#### Assignment:
Give back each line of the listing below that contains the string "prodotto".

#### Data for this task:
═══
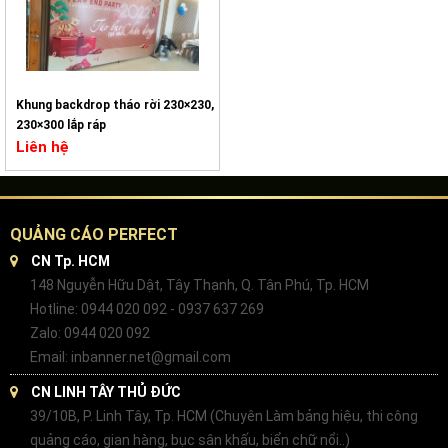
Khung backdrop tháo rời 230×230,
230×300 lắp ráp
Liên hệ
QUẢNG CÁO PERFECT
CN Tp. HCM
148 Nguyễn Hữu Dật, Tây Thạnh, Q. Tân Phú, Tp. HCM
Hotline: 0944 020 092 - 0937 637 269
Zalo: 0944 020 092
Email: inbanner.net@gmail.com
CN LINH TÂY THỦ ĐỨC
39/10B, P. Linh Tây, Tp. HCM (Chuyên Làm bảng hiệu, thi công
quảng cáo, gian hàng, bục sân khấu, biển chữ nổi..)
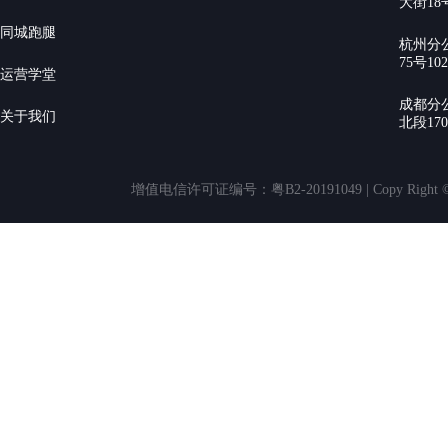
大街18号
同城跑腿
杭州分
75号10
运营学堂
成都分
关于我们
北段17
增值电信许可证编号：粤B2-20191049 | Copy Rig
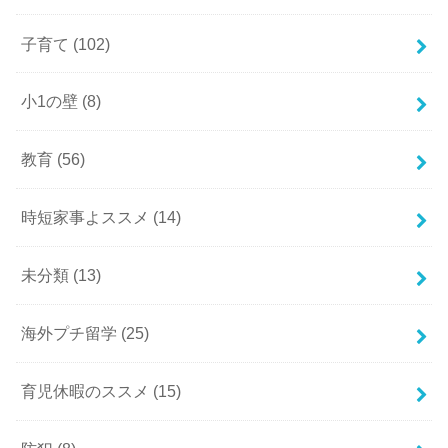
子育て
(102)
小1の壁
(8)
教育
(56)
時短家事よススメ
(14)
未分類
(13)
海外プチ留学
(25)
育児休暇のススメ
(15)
═══
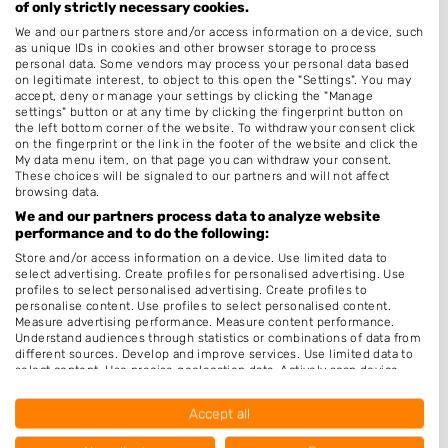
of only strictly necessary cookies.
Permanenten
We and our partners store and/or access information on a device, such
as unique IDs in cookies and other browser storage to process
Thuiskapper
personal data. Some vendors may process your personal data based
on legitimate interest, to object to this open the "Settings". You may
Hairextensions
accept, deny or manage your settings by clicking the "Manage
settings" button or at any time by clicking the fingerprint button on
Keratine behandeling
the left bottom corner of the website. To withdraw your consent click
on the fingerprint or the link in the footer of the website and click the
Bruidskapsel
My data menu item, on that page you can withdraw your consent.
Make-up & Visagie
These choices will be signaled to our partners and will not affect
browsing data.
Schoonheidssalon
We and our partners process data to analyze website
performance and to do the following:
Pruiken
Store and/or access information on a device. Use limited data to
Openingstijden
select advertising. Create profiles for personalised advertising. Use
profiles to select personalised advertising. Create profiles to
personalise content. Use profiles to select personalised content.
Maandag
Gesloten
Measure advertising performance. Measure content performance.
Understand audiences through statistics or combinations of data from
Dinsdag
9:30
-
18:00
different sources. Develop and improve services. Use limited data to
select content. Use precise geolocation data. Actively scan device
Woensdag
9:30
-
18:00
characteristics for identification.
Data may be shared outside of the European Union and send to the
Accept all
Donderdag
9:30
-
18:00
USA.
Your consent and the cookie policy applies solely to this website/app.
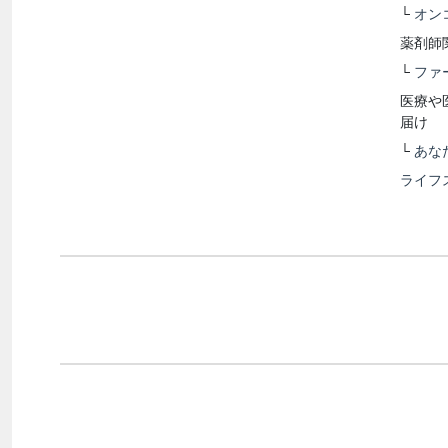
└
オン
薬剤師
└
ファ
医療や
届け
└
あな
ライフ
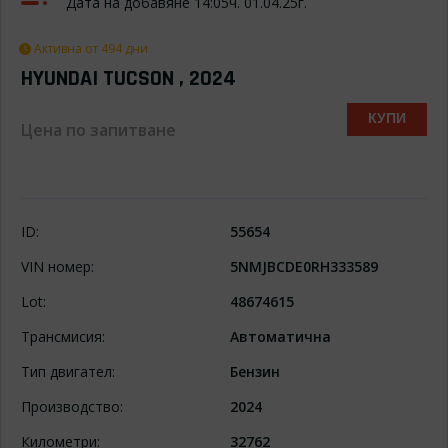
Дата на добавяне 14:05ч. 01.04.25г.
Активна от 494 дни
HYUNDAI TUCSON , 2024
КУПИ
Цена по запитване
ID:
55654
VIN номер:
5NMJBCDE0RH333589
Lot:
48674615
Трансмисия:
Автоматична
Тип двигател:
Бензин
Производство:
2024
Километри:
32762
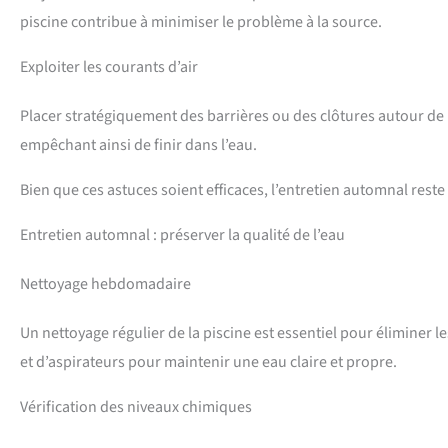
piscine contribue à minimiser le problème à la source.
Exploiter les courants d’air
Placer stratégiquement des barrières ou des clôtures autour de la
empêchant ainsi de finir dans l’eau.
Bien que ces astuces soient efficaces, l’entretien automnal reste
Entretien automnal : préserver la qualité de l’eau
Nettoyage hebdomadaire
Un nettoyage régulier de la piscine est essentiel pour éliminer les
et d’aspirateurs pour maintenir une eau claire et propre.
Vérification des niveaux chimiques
═══
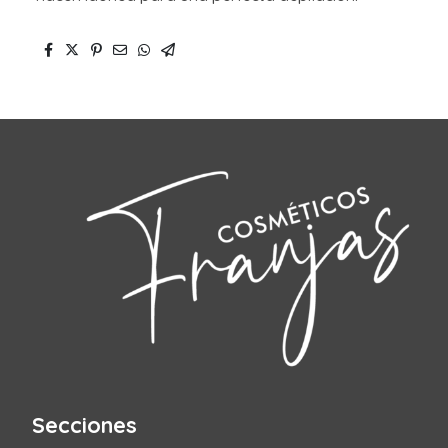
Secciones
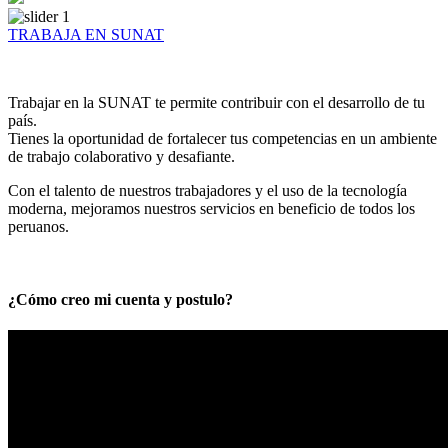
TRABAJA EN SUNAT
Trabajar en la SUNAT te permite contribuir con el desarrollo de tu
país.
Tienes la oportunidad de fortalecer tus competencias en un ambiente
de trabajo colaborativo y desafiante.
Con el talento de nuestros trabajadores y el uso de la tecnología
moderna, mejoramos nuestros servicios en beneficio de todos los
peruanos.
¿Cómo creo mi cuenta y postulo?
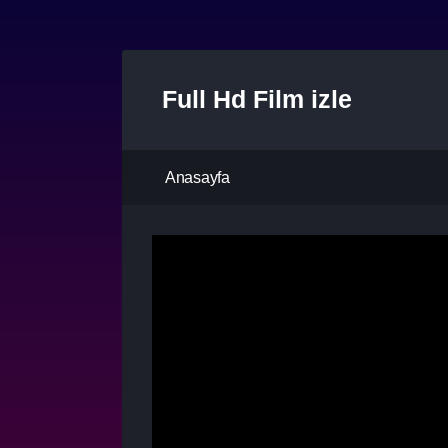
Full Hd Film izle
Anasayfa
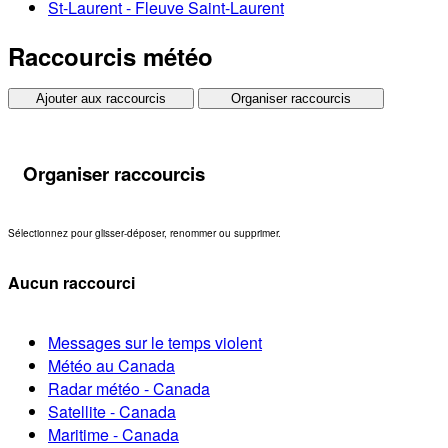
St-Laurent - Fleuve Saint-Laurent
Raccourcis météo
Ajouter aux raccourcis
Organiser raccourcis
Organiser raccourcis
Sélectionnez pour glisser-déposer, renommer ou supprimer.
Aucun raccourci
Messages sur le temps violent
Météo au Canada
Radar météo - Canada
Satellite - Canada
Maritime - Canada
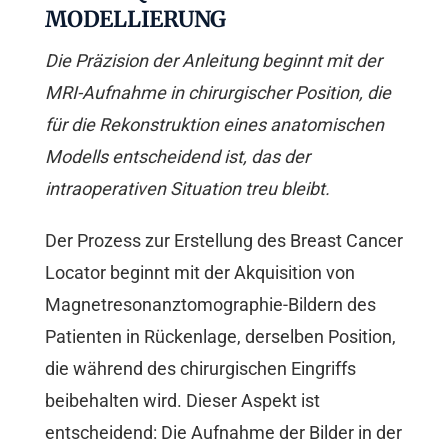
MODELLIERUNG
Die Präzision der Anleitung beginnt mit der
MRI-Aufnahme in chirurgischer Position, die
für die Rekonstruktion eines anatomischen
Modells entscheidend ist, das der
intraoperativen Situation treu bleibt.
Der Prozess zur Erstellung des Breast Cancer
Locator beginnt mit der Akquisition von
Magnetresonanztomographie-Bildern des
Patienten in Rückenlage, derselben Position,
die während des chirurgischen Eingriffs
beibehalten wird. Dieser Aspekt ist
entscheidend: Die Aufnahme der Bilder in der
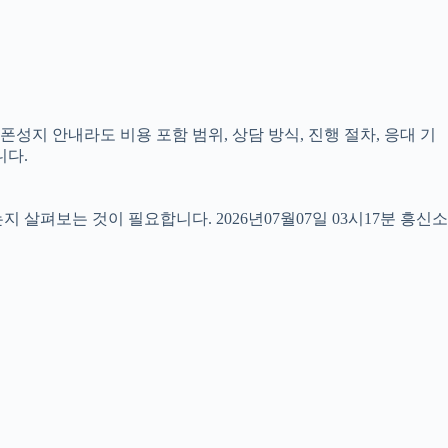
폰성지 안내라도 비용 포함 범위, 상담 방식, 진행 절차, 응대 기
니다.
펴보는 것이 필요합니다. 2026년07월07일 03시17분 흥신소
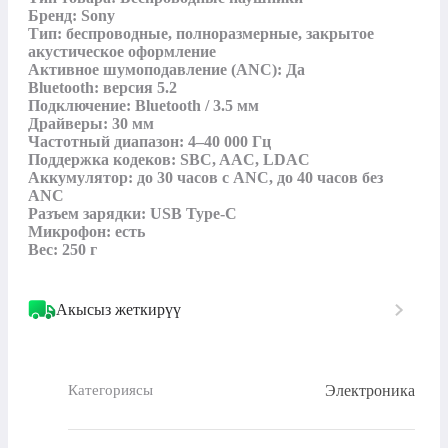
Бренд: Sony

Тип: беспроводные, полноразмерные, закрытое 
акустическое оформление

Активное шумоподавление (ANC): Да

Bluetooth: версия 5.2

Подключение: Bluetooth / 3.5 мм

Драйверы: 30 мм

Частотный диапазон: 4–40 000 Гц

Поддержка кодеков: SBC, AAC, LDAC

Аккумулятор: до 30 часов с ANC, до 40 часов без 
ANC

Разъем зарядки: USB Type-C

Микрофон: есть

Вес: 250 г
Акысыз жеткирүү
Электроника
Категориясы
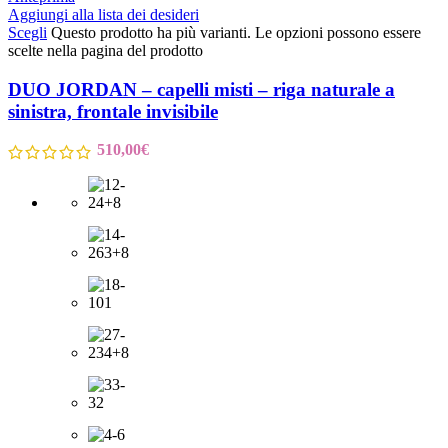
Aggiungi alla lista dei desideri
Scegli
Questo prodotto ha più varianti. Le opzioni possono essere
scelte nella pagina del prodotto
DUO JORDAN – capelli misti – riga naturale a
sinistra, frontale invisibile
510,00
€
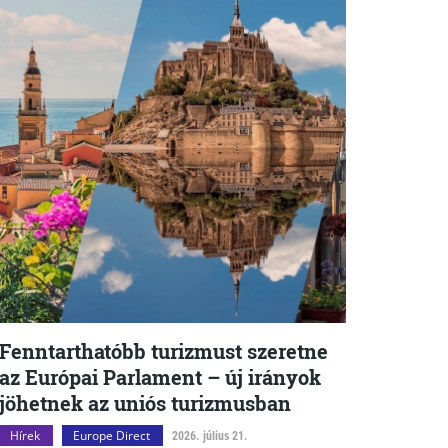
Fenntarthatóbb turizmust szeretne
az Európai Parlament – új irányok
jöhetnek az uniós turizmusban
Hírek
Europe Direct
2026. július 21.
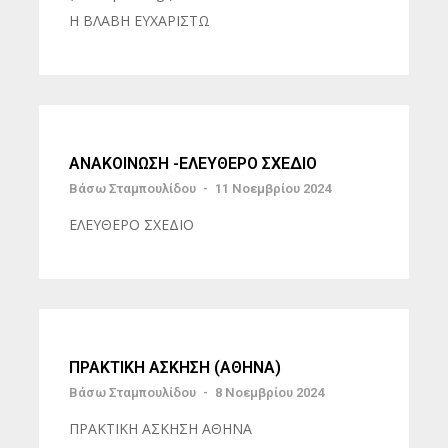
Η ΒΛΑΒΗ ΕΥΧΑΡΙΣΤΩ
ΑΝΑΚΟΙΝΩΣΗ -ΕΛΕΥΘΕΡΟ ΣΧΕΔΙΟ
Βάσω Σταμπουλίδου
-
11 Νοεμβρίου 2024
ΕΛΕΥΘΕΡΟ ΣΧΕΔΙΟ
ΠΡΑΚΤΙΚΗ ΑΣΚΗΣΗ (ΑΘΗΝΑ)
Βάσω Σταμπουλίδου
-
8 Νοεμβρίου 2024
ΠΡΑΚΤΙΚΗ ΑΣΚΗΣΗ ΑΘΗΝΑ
═══
#### Answer section:
Questo prodotto ha più varianti. Le opzioni possono essere
scelte nella pagina del prodotto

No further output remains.